◆ Supplied records
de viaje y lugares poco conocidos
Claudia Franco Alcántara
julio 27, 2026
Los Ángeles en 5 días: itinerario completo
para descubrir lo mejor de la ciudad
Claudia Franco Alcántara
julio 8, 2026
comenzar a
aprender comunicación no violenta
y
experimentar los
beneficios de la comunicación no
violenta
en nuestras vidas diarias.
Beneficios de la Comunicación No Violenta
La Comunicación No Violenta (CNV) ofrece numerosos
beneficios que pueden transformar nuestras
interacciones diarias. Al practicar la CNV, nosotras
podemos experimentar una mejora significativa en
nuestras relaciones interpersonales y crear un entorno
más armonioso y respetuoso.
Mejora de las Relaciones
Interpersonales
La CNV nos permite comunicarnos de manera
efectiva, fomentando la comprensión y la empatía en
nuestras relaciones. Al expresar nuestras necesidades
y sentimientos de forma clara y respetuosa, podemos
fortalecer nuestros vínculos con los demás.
---
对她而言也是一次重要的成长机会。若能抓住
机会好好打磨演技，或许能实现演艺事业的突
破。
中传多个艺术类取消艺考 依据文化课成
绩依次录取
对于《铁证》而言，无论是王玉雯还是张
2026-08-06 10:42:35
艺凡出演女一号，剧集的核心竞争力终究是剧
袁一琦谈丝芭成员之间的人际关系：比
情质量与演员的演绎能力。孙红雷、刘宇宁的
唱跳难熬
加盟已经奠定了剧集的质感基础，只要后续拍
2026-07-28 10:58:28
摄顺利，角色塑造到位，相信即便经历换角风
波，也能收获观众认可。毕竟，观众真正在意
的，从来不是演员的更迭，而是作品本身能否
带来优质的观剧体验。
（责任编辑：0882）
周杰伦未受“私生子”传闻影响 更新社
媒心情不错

◆ Activity
Going back over the entries above, copy word for word every line from the one that has "de viaje y lugares poco conocidos" on through the one that has "Beneficios de la Comunicación No Violenta".

◆ Response
de viaje y lugares poco conocidos
Claudia Franco Alcántara
julio 27, 2026
Los Ángeles en 5 días: itinerario completo
para descubrir lo mejor de la ciudad
Claudia Franco Alcántara
julio 8, 2026
comenzar a
aprender comunicación no violenta
y
experimentar los
beneficios de la comunicación no
violenta
en nuestras vidas diarias.
Beneficios de la Comunicación No Violenta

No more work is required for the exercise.